* _ACTION ITEM_
Every line of the entries with the word "претензий" in it should be shown.

Extracted page text data:
—————

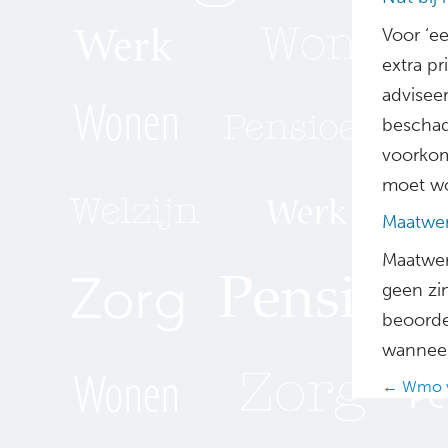
Voor ‘e
extra pr
advisee
beschadi
voorkom
moet wo
Maatwe
Maatwer
geen zi
beoorde
wanneer
Posts
← Wmo v
navig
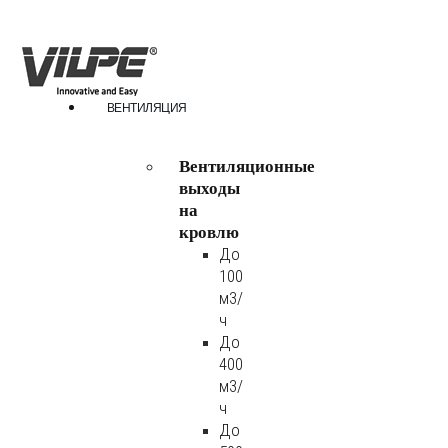
ВЕНТИЛЯЦИЯ
Вентиляционные
выходы
на
кровлю
До
100
м3/
ч
До
400
м3/
ч
До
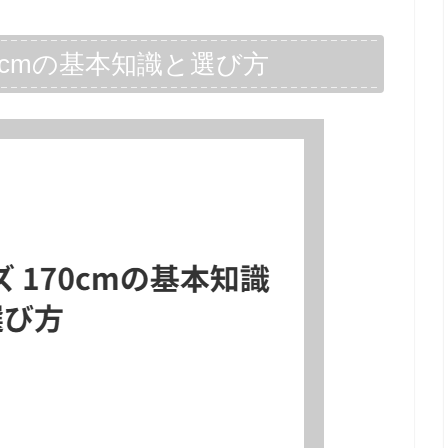
0cmの基本知識と選び方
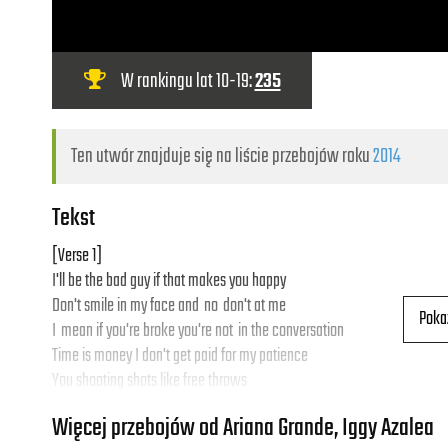
W rankingu lat 10-19:
235
Ten utwór znajduje się na liście przebojów roku
2014
Tekst
[Verse 1]
I'll be the bad guy if that makes you happy
Don't smile in my face and no don't at me
Poka
I mean if you're broke you're not in the conversation
Time is money I don't get paid for my patience
You shooting shots like free throws
You ain't even hit me once, bitch reload
Więcej przebojów od Ariana Grande, Iggy Azalea
Winning at life, this shit feeling like a cheat code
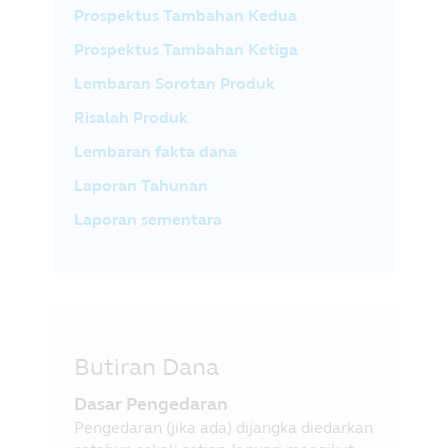
Prospektus Tambahan Kedua
Prospektus Tambahan Ketiga
Lembaran Sorotan Produk
Risalah Produk
Lembaran fakta dana
Laporan Tahunan
Laporan sementara
Butiran Dana
Dasar Pengedaran
Pengedaran (jika ada) dijangka diedarkan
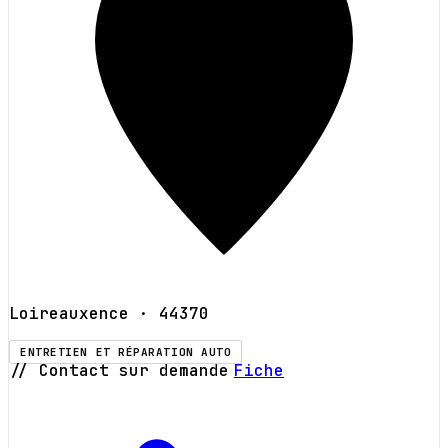
Loireauxence
· 44370
ENTRETIEN ET RÉPARATION AUTO
// Contact sur demande
Fiche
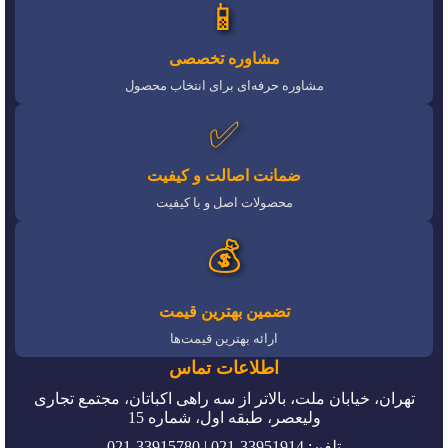
📱
مشاوره تخصصی
مشاوره حرفه‌ای برای انتخاب محصول
✅
ضمانت اصالت و کیفیت
محصولات اصل و با کیفیت
💰
تضمین بهترین قیمت
ارائه بهترین قیمت‌ها
اطلاعات تماس
تهران، خیابان ملت، بالاتر از سه راهی اکباتان، مجتمع تجاری
ولیعصر، طبقه اول، شماره 15
تلفن: 33951914-021 | 33915780-021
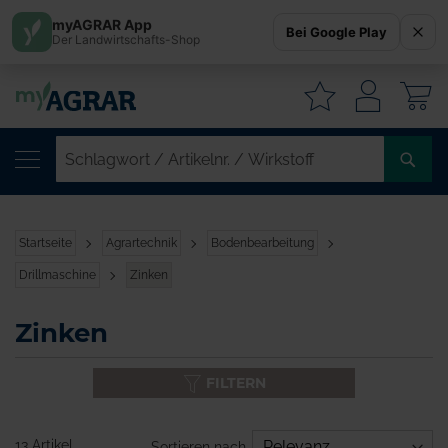
myAGRAR App
Bei Google Play
Der Landwirtschafts-Shop
W
SC
/
AR
/
Startseite
Agrartechnik
Bodenbearbeitung
WI
Drillmaschine
Zinken
Zinken
FILTERN
13 Artikel
Sortieren nach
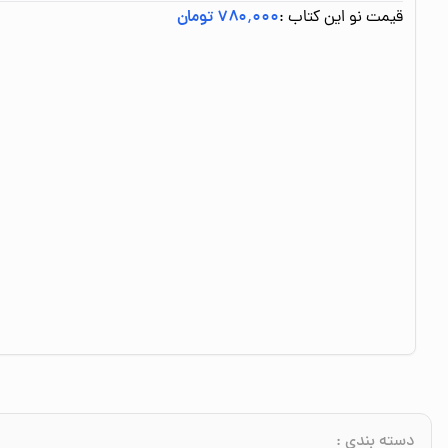
قیمت نو این کتاب :
۷۸۰٬۰۰۰ تومان
دسته بندی
:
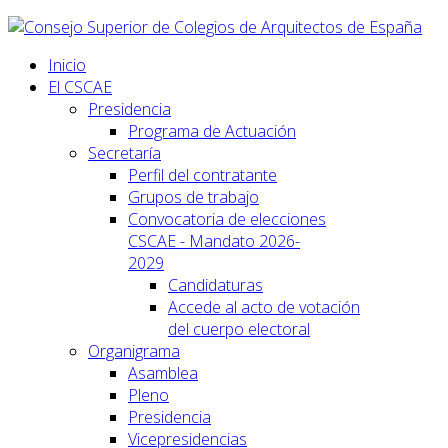
Inicio
El CSCAE
Presidencia
Programa de Actuación
Secretaría
Perfil del contratante
Grupos de trabajo
Convocatoria de elecciones
CSCAE - Mandato 2026-
2029
Candidaturas
Accede al acto de votación
del cuerpo electoral
Organigrama
Asamblea
Pleno
Presidencia
Vicepresidencias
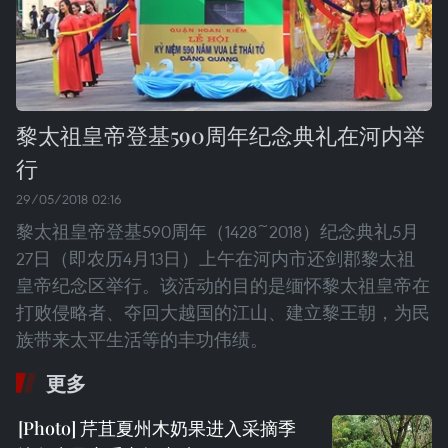
黎太祖皇帝登基590周年纪念典礼在河内举
行
29/05/2018 02:16
黎太祖皇帝登基590周年（1428~2018）纪念典礼5月
27日（即农历4月13日）上午在河内市还剑郡黎太祖
皇帝纪念区举行。该活动的目的是缅怀黎太祖皇帝在
打败侵略者、夺回大越国的江山、建立黎王朝，为民
族带来太平生活等的丰功伟绩。
更多
芹苴夏州木奶果进入采摘季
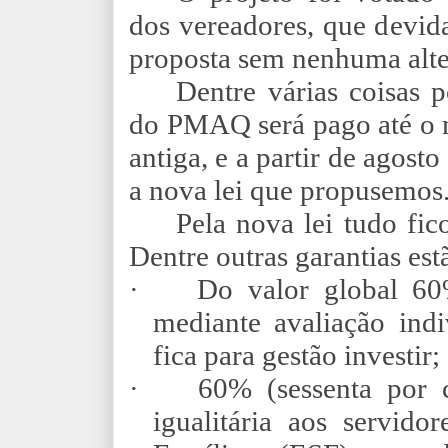
dos vereadores, que devid
proposta sem nenhuma alte
Dentre várias coisas p
do PMAQ será pago até o m
antiga, e a partir de agost
a nova lei que propusemos
Pela nova lei tudo fic
Dentre outras garantias est
·
Do valor global 60
mediante avaliação ind
fica para gestão investir;
·
60% (sessenta por 
igualitária aos servid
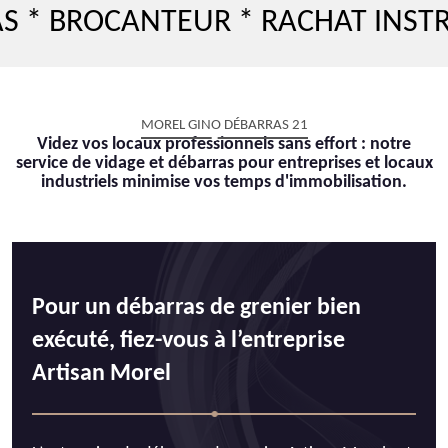
 BROCANTEUR * RACHAT INSTRUM
MOREL GINO DÉBARRAS 21
Videz vos locaux professionnels sans effort : notre
service de vidage et débarras pour entreprises et locaux
industriels minimise vos temps d'immobilisation.
Pour un débarras de grenier bien
exécuté, fiez-vous à l’entreprise
Artisan Morel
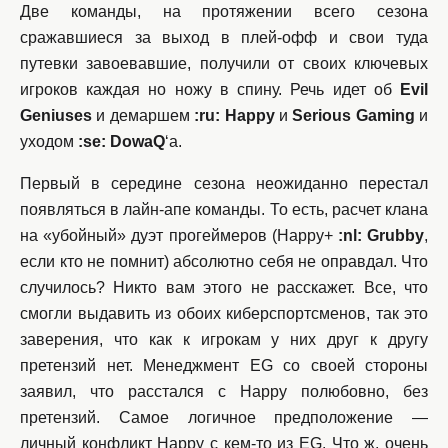
Две команды, на протяжении всего сезона
сражавшиеся за выход в плей-офф и свои туда
путевки завоевавшие, получили от своих ключевых
игроков каждая но ножу в спину. Речь идет об
Evil
Geniuses
и демаршем
:ru: Happy
и
Serious Gaming
и
уходом
:se: DowaQ
‘а.
Первый в середине сезона неожиданно перестал
появляться в лайн-апе команды. То есть, расчет клана
на «убойный» дуэт прогеймеров (Happy+
:nl: Grubby
,
если кто не помнит) абсолютно себя не оправдал. Что
случилось? Никто вам этого не расскажет. Все, что
смогли выдавить из обоих киберспортсменов, так это
заверения, что как к игрокам у них друг к другу
претензий нет. Менеджмент EG со своей стороны
заявил, что расстался с Happy полюбовно, без
претензий. Самое логичное предположение —
личный конфликт Happy с кем-то из EG. Что ж, очень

—————

* _ANSWER SPACE_
претензий нет. Менеджмент EG со своей стороны
претензий. Самое логичное предположение —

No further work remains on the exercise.